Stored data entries
========

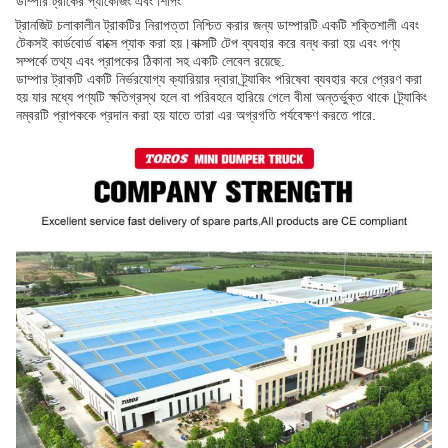
ডাম্পার ট্রাকের প্যাকেজিং এবং শিপিং
ট্রানজিট চলাকালীন ট্রাকটির নিরাপত্তা নিশ্চিত করার জন্য ডাম্পারটি একটি শক্তিশালী এবং
টেকসই কার্ডবোর্ড বাক্সে প্যাক করা হয়।বাক্সটি টেপ ব্যবহার করে বন্ধ করা হয় এবং পণ্য
সম্পর্কে তথ্য এবং প্রাপকের ঠিকানা সহ একটি লেবেল রয়েছে.
ডাম্পার ট্রাকটি একটি নির্ভরযোগ্য ক্যারিয়ার দ্বারা ট্র্যাকিং পরিষেবা ব্যবহার করে প্রেরণ করা
হয় যার মধ্যে পণ্যটি ক্ষতিগ্রস্থ হলে বা পরিবহনে হারিয়ে গেলে বীমা অন্তর্ভুক্ত থাকে।ট্র্যাকিং
নম্বরটি প্রাপককে প্রদান করা হয় যাতে তারা এর অগ্রগতি পর্যবেক্ষণ করতে পারে.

========

- **BRIEF**: All of the entries, apart from the pictures, must be returned exactly.

- **EXERCISE SOLUTION**:
ডাম্পার ট্রাকের প্যাকেজিং এবং শিপিং
ট্রানজিট চলাকালীন ট্রাকটির নিরাপত্তা নিশ্চিত করার জন্য ডাম্পারটি একটি শক্তিশালী এবং
টেকসই কার্ডবোর্ড বাক্সে প্যাক করা হয়।বাক্সটি টেপ ব্যবহার করে বন্ধ করা হয় এবং পণ্য
সম্পর্কে তথ্য এবং প্রাপকের ঠিকানা সহ একটি লেবেল রয়েছে.
ডাম্পার ট্রাকটি একটি নির্ভরযোগ্য ক্যারিয়ার দ্বারা ট্র্যাকিং পরিষেবা ব্যবহার করে প্রেরণ করা
হয় যার মধ্যে পণ্যটি ক্ষতিগ্রস্থ হলে বা পরিবহনে হারিয়ে গেলে বীমা অন্তর্ভুক্ত থাকে।ট্র্যাকিং
নম্বরটি প্রাপককে প্রদান করা হয় যাতে তারা এর অগ্রগতি পর্যবেক্ষণ করতে পারে.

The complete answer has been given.